Requirement. Beginning with the line containing "موقع حلقات اون لاين" and ending at the last line of the data, set down every line exactly, leaving out all pictures.

*** Block opens ***

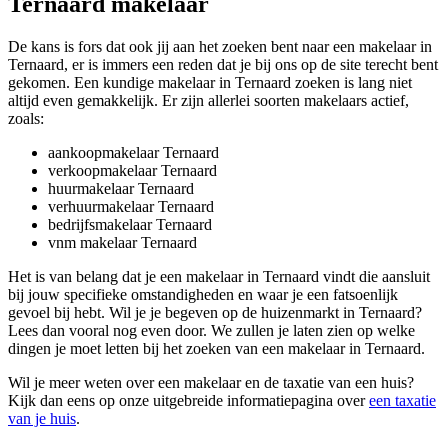
Ternaard makelaar
De kans is fors dat ook jij aan het zoeken bent naar een makelaar in
Ternaard, er is immers een reden dat je bij ons op de site terecht bent
gekomen. Een kundige makelaar in Ternaard zoeken is lang niet
altijd even gemakkelijk. Er zijn allerlei soorten makelaars actief,
zoals:
aankoopmakelaar Ternaard
verkoopmakelaar Ternaard
huurmakelaar Ternaard
verhuurmakelaar Ternaard
bedrijfsmakelaar Ternaard
vnm makelaar Ternaard
Het is van belang dat je een makelaar in Ternaard vindt die aansluit
bij jouw specifieke omstandigheden en waar je een fatsoenlijk
gevoel bij hebt. Wil je je begeven op de huizenmarkt in Ternaard?
Lees dan vooral nog even door. We zullen je laten zien op welke
dingen je moet letten bij het zoeken van een makelaar in Ternaard.
Wil je meer weten over een makelaar en de taxatie van een huis?
Kijk dan eens op onze uitgebreide informatiepagina over
een taxatie
van je huis
.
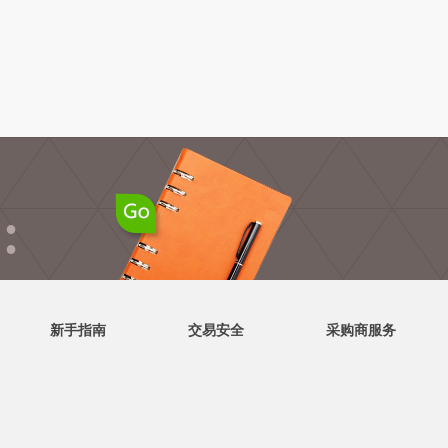
●
●
新手指南
交易安全
采购商服务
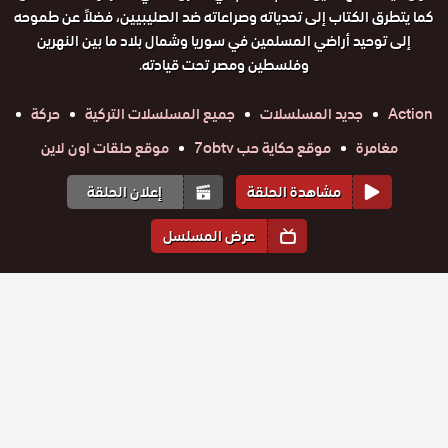
كما يتطرق الكتاب إلى تحدياته وصراعاته ضد الصليبيين، فضلاً عن طموحه
إلى توحيد أراضي المسلمين في سوريا وشمال بلاد ما بين النهرين
وفلسطين ومصر تحت قيادته.
Action
جديد المسلسلات
جميع المسلسلات التركية
حركة
مغامرة
موقع حكاية حب 7obtv
موقع حلقات اون لاين
مشاهدة الحلقة
إعلان الحلقة
عرض المسلسل
المواسم والحلقات
الموسم
1
مسلسل
مسلسل
مسلسل
مسلسل
مسلسل
مسلسل
صلاح الدين
صلاح الدين
صلاح الدين
صلاح الدين
صلاح الدين
صلاح الدين
حلقة
الايوبي
حلقة
حلقة
حلقة
حلقة
حلقة
الايوبي
الايوبي
الايوبي
الايوبي
الايوبي
الحلقة 58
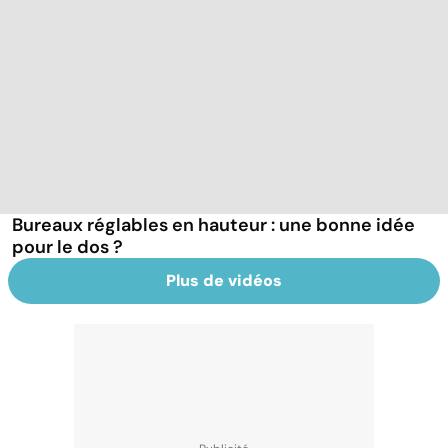
Bureaux réglables en hauteur : une bonne idée
pour le dos ?
Plus de vidéos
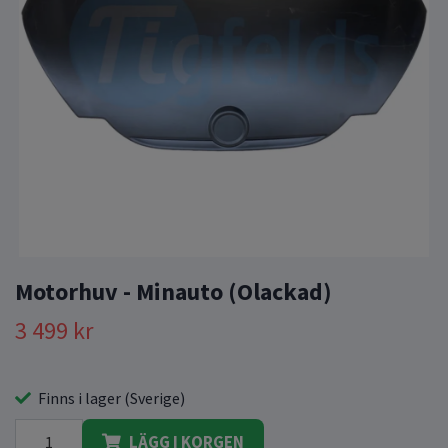
Motorhuv - Minauto (Olackad)
3 499 kr
Finns i lager (Sverige)
LÄGG I KORGEN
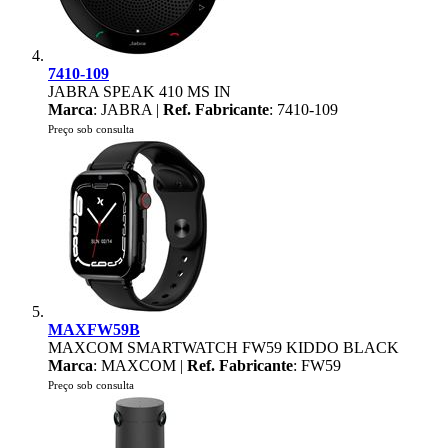
7410-109
JABRA SPEAK 410 MS IN
Marca
: JABRA |
Ref. Fabricante
: 7410-109
Preço sob consulta
MAXFW59B
MAXCOM SMARTWATCH FW59 KIDDO BLACK
Marca
: MAXCOM |
Ref. Fabricante
: FW59
Preço sob consulta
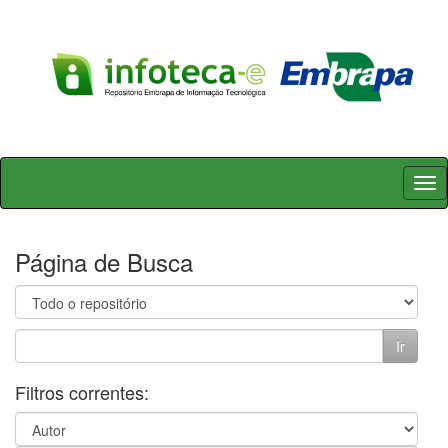
Skip
navigation
Página de Busca
Filtros correntes:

*** Block closes ***

Answer to this exercise.
موقع حلقات اون لاين
مشاهدة الحلقة
إعلان الحلقة
عرض المسلسل
المواسم والحلقات
الموسم
1
مسلسل
مسلسل
مسلسل
مسلسل
مسلسل
مسلسل
صلاح الدين
صلاح الدين
صلاح الدين
صلاح الدين
صلاح الدين
صلاح الدين
حلقة
الايوبي
حلقة
حلقة
حلقة
حلقة
حلقة
الايوبي
الايوبي
الايوبي
الايوبي
الايوبي
الحلقة 58
Bureaux réglables en hauteur : une bonne idée
pour le dos ?
Plus de vidéos
Motorhuv - Minauto (Olackad)
3 499 kr
Finns i lager (Sverige)
LÄGG I KORGEN
7410-109
JABRA SPEAK 410 MS IN
Marca
: JABRA |
Ref. Fabricante
: 7410-109
Preço sob consulta
MAXFW59B
MAXCOM SMARTWATCH FW59 KIDDO BLACK
Marca
: MAXCOM |
Ref. Fabricante
: FW59
Preço sob consulta
Skip
navigation
Página de Busca
Filtros correntes:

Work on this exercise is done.